Work instructions: Return all lines from the listing below in which "psychologia" appears.

Data shown:
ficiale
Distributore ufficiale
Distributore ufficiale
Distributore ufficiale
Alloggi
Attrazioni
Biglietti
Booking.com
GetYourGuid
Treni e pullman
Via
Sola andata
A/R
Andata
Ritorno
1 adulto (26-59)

* * *

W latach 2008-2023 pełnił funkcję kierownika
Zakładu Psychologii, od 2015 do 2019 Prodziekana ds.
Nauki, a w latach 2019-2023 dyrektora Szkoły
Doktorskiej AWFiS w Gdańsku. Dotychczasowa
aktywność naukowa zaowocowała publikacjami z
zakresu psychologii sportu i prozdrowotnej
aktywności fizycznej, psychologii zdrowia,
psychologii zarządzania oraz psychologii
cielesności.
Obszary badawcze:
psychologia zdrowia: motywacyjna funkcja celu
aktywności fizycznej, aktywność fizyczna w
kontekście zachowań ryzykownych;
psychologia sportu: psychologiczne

Your solution:
psychologia zdrowia: motywacyjna funkcja celu
psychologia sportu: psychologiczne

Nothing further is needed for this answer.